Each state is to obtain its revenue independently from the confederal government. It is to tax its citizens and seek other revenue streams with which it funds its activities. Under no circumstances is a state to be financially dependent on the central government.
The confederal government is to be composed of a legislature (at least two delegates from each state, not to exceed overall 100 legislators for the country), legislators serve five year terms, not to exceed six terms, 30 years altogether; a prime minister elected by the legislators from among themselves; who serves a term of five years, but not to exceed two terms, ten years; an elected but nominal president who serves one term of ten years, the president must be of retirement age, a 70 year old national achiever, say, the best scientist in the country; an independent judiciary with the usual three tiers: Supreme Court of not more than thirteen justices, one of whom is the chief justice, appellate courts of three judges and district courts of single judges; each state having at least one district court, and a group of states constituting an appellate area.

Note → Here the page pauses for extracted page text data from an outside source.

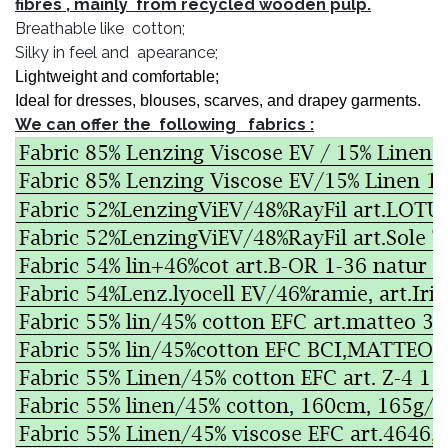
fibres , mainly from recycled wooden pulp.
Breathable like cotton;
Silky in feel and apearance;
Lightweight
and comfortable;
Ideal for dresses, blouses, scarves, and drapey garments.
We can offer the following fabrics :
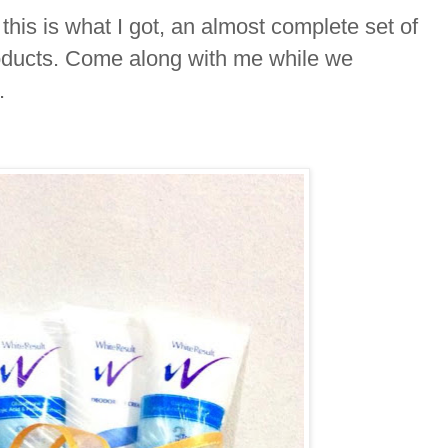
this is what I got, an almost complete set of
ducts. Come along with me while we
o.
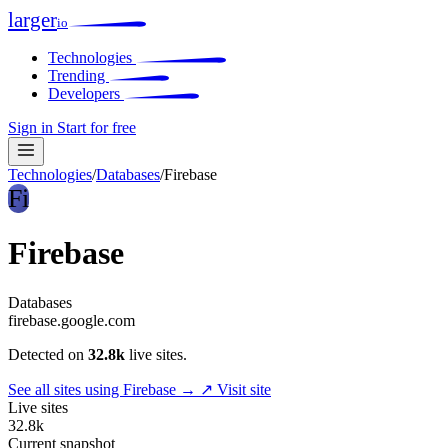
larger
io
Technologies
Trending
Developers
Sign in
Start for free
Technologies
/
Databases
/
Firebase
Fi
Firebase
Databases
firebase.google.com
Detected on
32.8k
live sites.
See all sites using Firebase →
↗ Visit site
Live sites
32.8k
Current snapshot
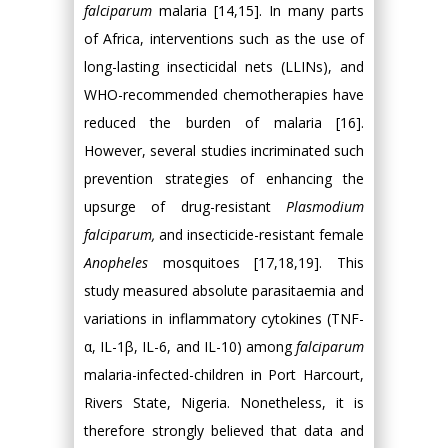
falciparum
malaria [14,15]. In many parts
of Africa, interventions such as the use of
long-lasting insecticidal nets (LLINs), and
WHO-recommended chemotherapies have
reduced the burden of malaria [16].
However, several studies incriminated such
prevention strategies of enhancing the
upsurge of drug-resistant
Plasmodium
falciparum
,
and insecticide-resistant female
Anopheles
mosquitoes [17,18,19]. This
study measured absolute parasitaemia and
variations in inflammatory cytokines (TNF-
α, IL-1β, IL-6, and IL-10) among
falciparum
malaria-infected-children in Port Harcourt,
Rivers State, Nigeria. Nonetheless, it is
therefore strongly believed that data and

What one visualizes for Nigeria is a situation where each of the ethnic groups in it is essentially governing itself while delegating certain powers to the national government. This arrangement would give each ethnic group sufficient sense of independence and leg room to be itself. This system will work for Nigeria.
In fact, it is the only system that will work for Nigeria. Not only will it work for Nigeria, it will work for other multiethnic countries in Africa. One advocates that multi ethnic countries in Africa adopt confederal systems of government. African countries, in fact, do not have any choice but to do this.
If in the future Africans freely choose to become federations with strong central governments, rather than confederations with weak central governments, that are welcome. In the present, confederating the present African countries seem the only way to avert some groups dominating others, and those dominated resenting it, with the result being intermittent civil wars in Africa.
DISADVANTAGES OF CONFEDERATIONS
Whereas confederal government seems the best government for extant African countries, this type of government tends to have inherent weaknesses. It is because of its weaknesses that the United States of America gave it up. It should be recalled that after its war of independence, America first adopted a confederal constitution (Articles of Confederation) and later found that system unworkable. Essentially, the Articles of Confederation made the central government too weak and the states too strong. The states did not have to accept direction from the center. There was no president or judiciary; congress was not even standing but met occasionally. This arrangement was particularly detrimental to the country’s military so that enemies easily walked all over America.
In light of the inherent problems in confederations, one made some changes in them by insisting on a standing national legislature, nominal president, executive prime minister, unified military command at the central level and the center’s control of foreign relations.
Each state must have control of its own police force (the central government must have its own police and additionally a secret police).
We do not have to deny some of the inherent problems of confederal governments, but with good effort, confederations can be made to work, after all they work in Switzerland. At any rate, it seems the only alternative that would avert Africans penchant for mutual mayhem.